# Demonstration of DCBC evaluation using GPU acceleration
This notebook shows an quick example of a Distance controlled boundary coefficient (DCBC) evaluation between numpy cpu vs. pytorch gpu version.

## Installation and Dependencies
Ensure Python version >= 3.6 and pip installable on your system.

`pip install nibabel scipy numpy sklearn matplotlib torch`

To use PyTorch GPU acceleration, please install the correct PyTorch and CUDA version. Detailed torch+cuda installation can be found in PyTorch official webpage at https://pytorch.org/

Below is a quick example of DCBC evaluation using CPU and GPU, and the speed comparison when evaluating `Choi 2012` 7 parcellation of striatum. In this example, we only focus on speed comparison between CPU and GPU version, the detailed step-by-step volumetric parcellation evaluation can be found elsewhere in notebook `example_volume.ipynb`.

## 1. Numpy CPU

In [1]:
import mat73, time
import numpy as np
import scipy as sp
import nibabel as nb
from utilities import compute_dist, plot_single
from dcbc import compute_DCBC

# Load mask voxel index
vol_ind = mat73.loadmat('../data/striatum_avrgDataStruct.mat')['volIndx']
vol_ind = vol_ind.astype(int)

In [2]:
# Load parcellation given the mask file or voxel indices
parcel_mni = nb.load('../parcellations/volume_striatum/masked_par_choi_7.nii.gz').get_fdata()
coord = np.unravel_index(vol_ind - 1, parcel_mni.shape, 'F')  # Note: the linear indexing in numpy is column-order
parcels = np.rint(parcel_mni[coord[0], coord[1], coord[2]])

In [3]:
# Compute the distance matrix between voxel pairs using the mask file, numpy default C-order
coord = np.asarray(coord).transpose()
dist = compute_dist(coord, 2, backend='numpy')
print(dist.shape)

(4135, 4135)


In [4]:
# Load functional profile (betas) and several parameters for evaluation settings
T = mat73.loadmat('../data/striatum_avrgDataStruct.mat')['T']
returnsubj = [2,3,4,6,8,9,10,12,14,15,17,18,19,20,21,22,24,25,26,27,28,29,30,31]
session, maxDist, binWidth = 1, 90, 5

Now, we start the real DCBC evaluation on the given parcellation using selected subjects and given experiment settings.

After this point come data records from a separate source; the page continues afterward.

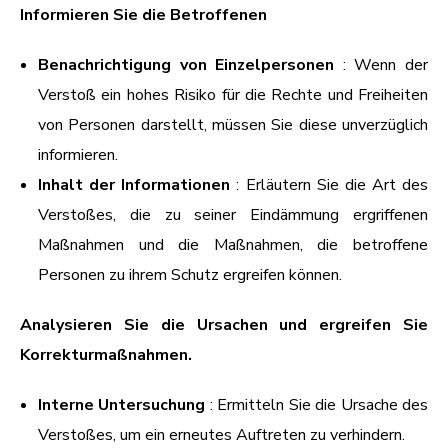
Informieren Sie die Betroffenen
Benachrichtigung von Einzelpersonen
: Wenn der
Verstoß ein hohes Risiko für die Rechte und Freiheiten
von Personen darstellt, müssen Sie diese unverzüglich
informieren.
Inhalt der Informationen
: Erläutern Sie die Art des
Verstoßes, die zu seiner Eindämmung ergriffenen
Maßnahmen und die Maßnahmen, die betroffene
Personen zu ihrem Schutz ergreifen können.
Analysieren Sie die Ursachen und ergreifen Sie
Korrekturmaßnahmen.
Interne Untersuchung
: Ermitteln Sie die Ursache des
Verstoßes, um ein erneutes Auftreten zu verhindern.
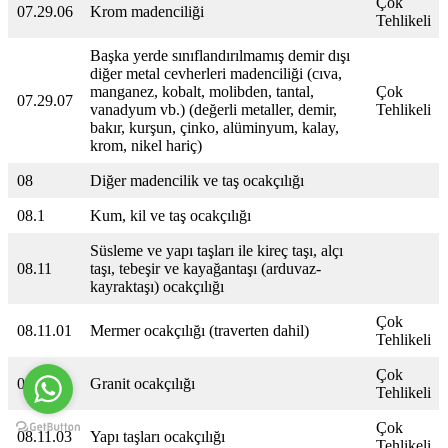
Çok
07.29.06
Krom madenciliği
Tehlikeli
Başka yerde sınıflandırılmamış demir dışı
diğer metal cevherleri madenciliği (cıva,
manganez, kobalt, molibden, tantal,
Çok
07.29.07
vanadyum vb.) (değerli metaller, demir,
Tehlikeli
bakır, kurşun, çinko, alüminyum, kalay,
krom, nikel hariç)
08
Diğer madencilik ve taş ocakçılığı
08.1
Kum, kil ve taş ocakçılığı
Süsleme ve yapı taşları ile kireç taşı, alçı
08.11
taşı, tebeşir ve kayağantaşı (arduvaz-
kayraktaşı) ocakçılığı
Çok
08.11.01
Mermer ocakçılığı (traverten dahil)
Tehlikeli
Çok
08.11.02
Granit ocakçılığı
Tehlikeli
Çok
08.11.03
Yapı taşları ocakçılığı
Tehlikeli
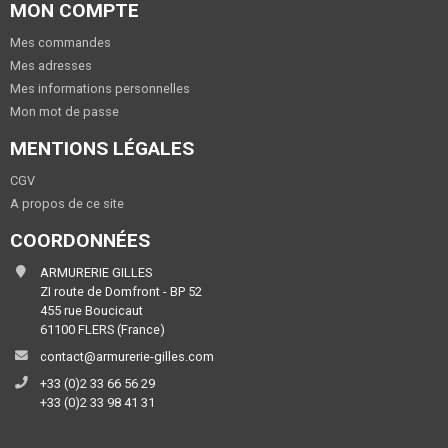
MON COMPTE
Mes commandes
Mes adresses
Mes informations personnelles
Mon mot de passe
MENTIONS LÉGALES
CGV
A propos de ce site
COORDONNÉES
ARMURERIE GILLES
ZI route de Domfront - BP 52
455 rue Boucicaut
61100 FLERS (France)
contact@armurerie-gilles.com
+33 (0)2 33 66 56 29
+33 (0)2 33 98 41 31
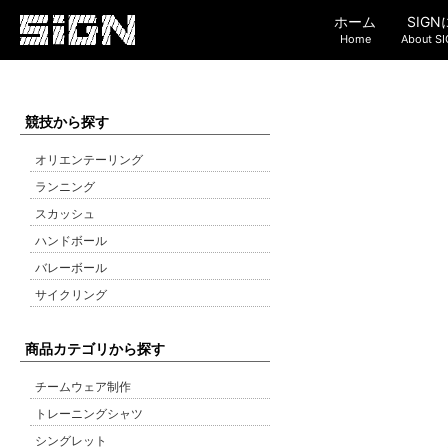
ホーム
SIG
Home
About S
競技から探す
オリエンテーリング
ランニング
スカッシュ
ハンドボール
バレーボール
サイクリング
商品カテゴリから探す
チームウェア制作
トレーニングシャツ
シングレット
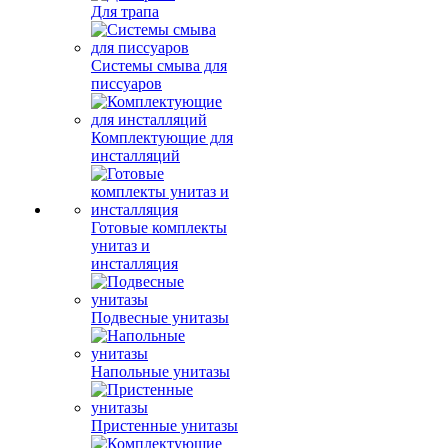
Для трапа
Системы смыва для
писсуаров
Комплектующие для
инсталляций
Готовые комплекты
унитаз и
инсталляция
Подвесные унитазы
Напольные унитазы
Пристенные унитазы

So here we set the bin width = 5 mm, the maximum distance between any pair of voxels is 90 mm. We only use subjects session 1 data.

In [8]:
wcorr_array, bcorr_array, dcbc_array = np.array([]), np.array([]), np.array([])

tic = time.perf_counter()
for sub in returnsubj:
    data = T['data'][(T['SN'] == sub) & (T['sess'] == session)].T
    R = compute_DCBC(maxDist=maxDist, func=data, dist=dist, binWidth=binWidth, parcellation=parcels, backend='numpy')
    wcorr_array = np.append(wcorr_array, R['corr_within'])
    bcorr_array = np.append(bcorr_array, R['corr_between'])
    dcbc_array = np.append(dcbc_array, R['DCBC'])

toc = time.perf_counter()
print(f"Numpy CPU version DCBC calculation used {toc - tic:0.4f}s")
# print(wcorr_array, bcorr_array, dcbc_array)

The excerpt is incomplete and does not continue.